Dès le début du texte, l’écrivain met à mal le pacte (faustien ?) de lecture, tacitement conclu entre lui-même et le lecteur, plongeant ce dernier dans un état de doute absolu. Dès lors, comme l’écrit Derrida, « l’absence de signifié transcendantal étend à l’infini le champ et le jeu de la signification » (L’Écriture et la différence). À qui s’adresse le discours de Dinn ? À Thomas ou au lecteur ?

La plupart des chapitres (non numérotés) se terminent par un énigmatique « ’’, dis-je. », sans que les guillemets n’aient été ouverts plus haut. Qui parle ? Comme dans American Psycho de Bret Easton Ellis, le lecteur du Chant de la mutilation se demande si le mutique Thomas subit réellement les tourments infligés par le démon Dinn ou s’il s’agit du délire d’un schizophrène [1].
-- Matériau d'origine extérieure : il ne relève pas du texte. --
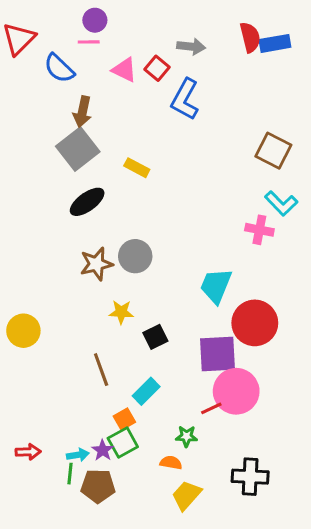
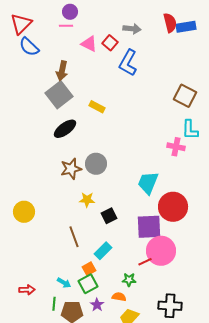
blue semicircle: (59, 68) -> (29, 47), moved
cyan L-shape: (281, 203) -> (190, 130), turned 45
purple star: (103, 450) -> (97, 305), moved
cyan arrow: (78, 455) -> (64, 283), moved, turned 40

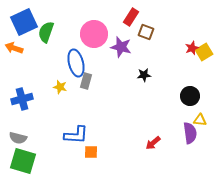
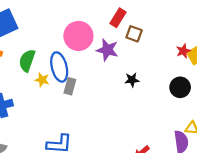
green semicircle: (46, 32) -> (27, 61), moved
yellow star: (60, 87) -> (42, 80), moved
black circle: (190, 96) -> (180, 87), moved

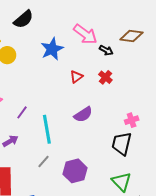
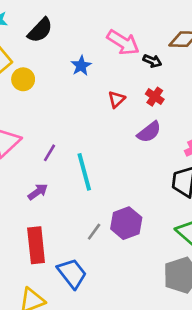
blue star: (52, 49) -> (81, 66), size x0.7
purple semicircle: (83, 114) -> (149, 132), moved
gray line: (43, 161) -> (94, 232), moved

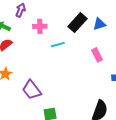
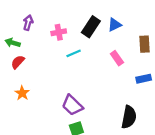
pink cross: (40, 26) -> (59, 32), moved
purple trapezoid: (32, 90) -> (72, 105), moved

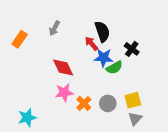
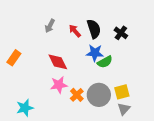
orange rectangle: (20, 39) -> (14, 58), moved
red arrow: (91, 44) -> (75, 31), moved
black cross: (132, 49) -> (121, 33), moved
gray circle: (108, 103) -> (99, 95), size x1.5

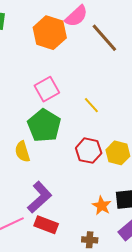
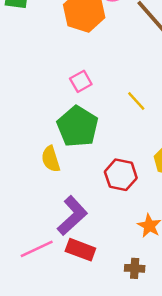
pink square: (47, 89) -> (81, 81), size x0.7
red hexagon: (89, 151) -> (121, 175), moved

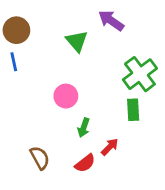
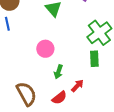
brown semicircle: (40, 158) -> (26, 94), size x1.4

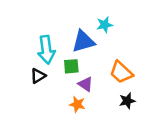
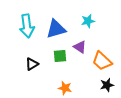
blue triangle: (83, 41) -> (56, 29), moved
cyan arrow: (46, 50) -> (27, 26), moved
purple triangle: (86, 84) -> (80, 47), moved

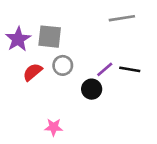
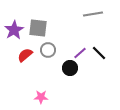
black line: (130, 69) -> (99, 53), turned 35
Hugues Robert rappelle que le titre de travail était Dysphoria [2]. La sobre et élégante illustration de la première de couverture (que l’on doit à Arthur Pumarelli [3]) représente un labyrinthe, véritable mythème de la littérature fantastique. Nous pensons notamment à celui du film Shining, une invention de Kubrick et de sa coscénariste Diane Johnson (le labyrinthe ne figurant pas dans le roman éponyme de Stephen King), à la fois projection de la psyché torturée du personnage de Jack Torrance et pure structure géométrique, modèle esthétique et donc miroir de l’œuvre elle-même (le roman que Torrance ne parvient pas à écrire et le film lui-même).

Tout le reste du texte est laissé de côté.